The unrest in Haiti has become so violent that the United Nations has stepped in, calling on influential political forces to promote peace and order in the country. Protests are being held there out of public frustration over the presidential election that have now been postponed multiple times.
Sitting President Michael Martelly is accused of having rigged the election in his support of candidate Jovenel Moise, a banana exporter, in the first round of voting last October. This prompted Moise’s opponent, Jude Celestin, a former government executive, to refuse to participate in the run-off vote that was supposed to occur on Sunday, Jan 24. This marks the third time that the election date was post-poned due to corruption charges.
The new date for the election has yet to be announced. Martelly is officially out of office on Feb 7 but civilians are demanding that Martelly is ousted from his post before then to facilitate forming an interim government to preside over the elections.
Protestors can be seen in the streets singing and dancing to sound systems while holding bonfires in central areas. Martelly denies the accusations of rigging the election but the public has made a loud, intense response to the issues that have come up in the election with consistent demonstrations after decades of misguidance from the government.
“Martelly believes the country is for himself and his family,” said one unemployed man at the protests. “We want him to go.”
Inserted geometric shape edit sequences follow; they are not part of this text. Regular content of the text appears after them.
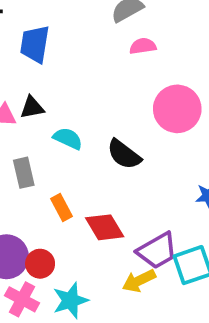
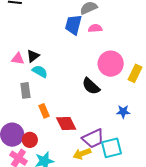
blue trapezoid: (35, 44) -> (73, 25), moved
black triangle: (32, 107) -> (33, 56), turned -32
cyan semicircle: (68, 139) -> (40, 71), moved
black semicircle: (124, 154) -> (91, 86), moved

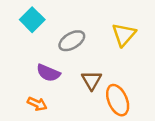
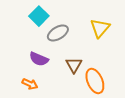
cyan square: (32, 20) -> (39, 16), moved

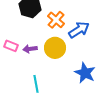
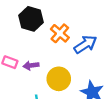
yellow circle: (55, 48) -> (59, 79), moved

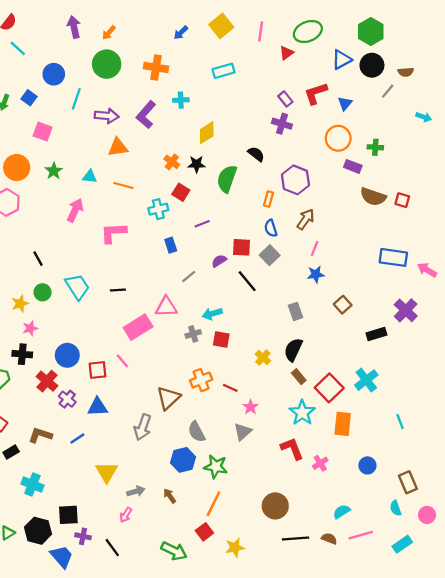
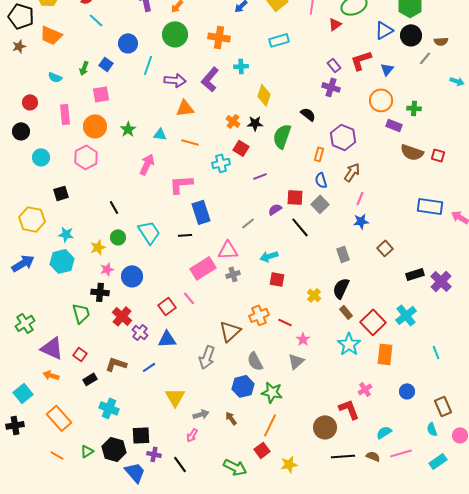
pink square: (43, 132) -> (101, 94), moved, turned -30
yellow diamond: (207, 133) -> (264, 95), turned -40
blue rectangle: (171, 245) -> (201, 212), moved, size x1.6
purple cross: (406, 310) -> (441, 281), moved
gray cross: (193, 334) -> (233, 274), moved
blue circle: (67, 355) -> (132, 276), moved
red square: (98, 370) -> (167, 306), turned -30
red L-shape: (292, 449) -> (349, 409), moved

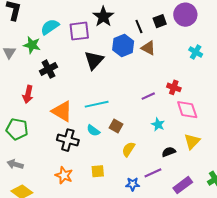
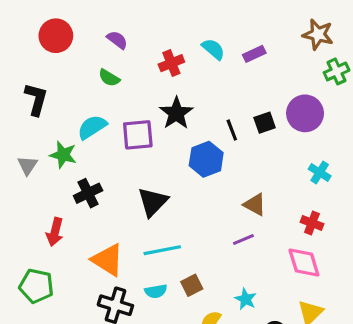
brown triangle: (148, 48) -> (255, 205), moved
black triangle: (94, 60) -> (153, 202), moved
red cross: (174, 87) -> (312, 223), moved
cyan star: (158, 124) -> (246, 299), moved
brown square: (116, 126) -> (192, 285), turned 32
cyan semicircle: (93, 130) -> (156, 291), turned -48

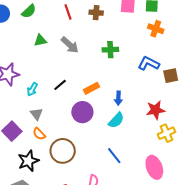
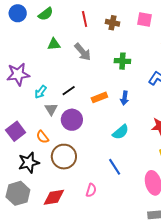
blue arrow: (118, 98) -> (124, 98), moved
purple circle: (82, 112) -> (72, 120), moved
gray triangle: (36, 114) -> (51, 109), moved

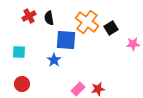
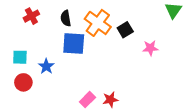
black semicircle: (49, 18) -> (66, 18), moved
blue star: (54, 60) -> (46, 66), moved
red circle: (22, 84) -> (23, 82), moved

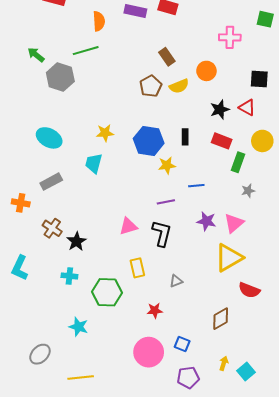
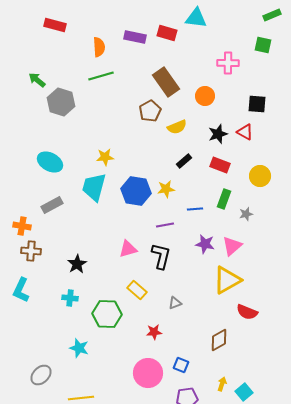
green line: (86, 51) -> (101, 76), moved
brown rectangle: (167, 57) -> (166, 82), size x1.6
yellow semicircle: (179, 86) -> (177, 127), moved
black rectangle: (185, 137) -> (184, 161), turned 49
blue hexagon: (149, 141) -> (136, 191), moved
yellow circle: (262, 141) -> (260, 176), moved
green rectangle: (238, 162) -> (224, 199), moved
cyan trapezoid: (94, 163) -> (94, 187), size x1.4
brown cross: (52, 228) -> (31, 251), moved, turned -30
yellow rectangle: (137, 268) -> (137, 290), turned -36

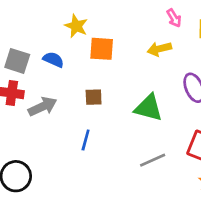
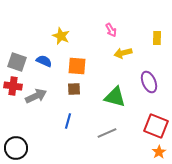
pink arrow: (174, 18) -> (111, 30), moved
orange square: (102, 49) -> (77, 66), moved
gray line: (153, 160) -> (107, 133), moved

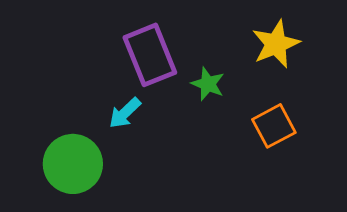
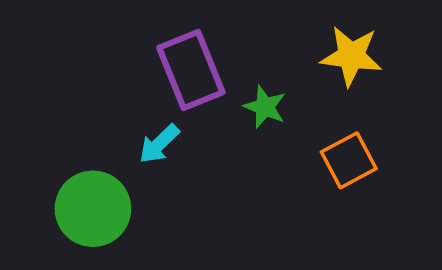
yellow star: (276, 44) -> (351, 56), turned 30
Despite anger from the public, it seems as though their resistance against the government won’t go uncontested. Former coup leader Guy Philippe, the same man who is a Senate candidate and is wanted by the US for smuggling cocaine, has gone as far to say that “war” will be waged against “anarchists” who further impede the election with their protests.
“We will divide the country,” Phillipe said.
The U.S. State Department has been supportive of the election, despite the disputes made in the proceedings resulting from Martelly’s administration. On Sunday, the department released a statement censuring protestors, calling their demonstrations and resulting violence “unacceptable.”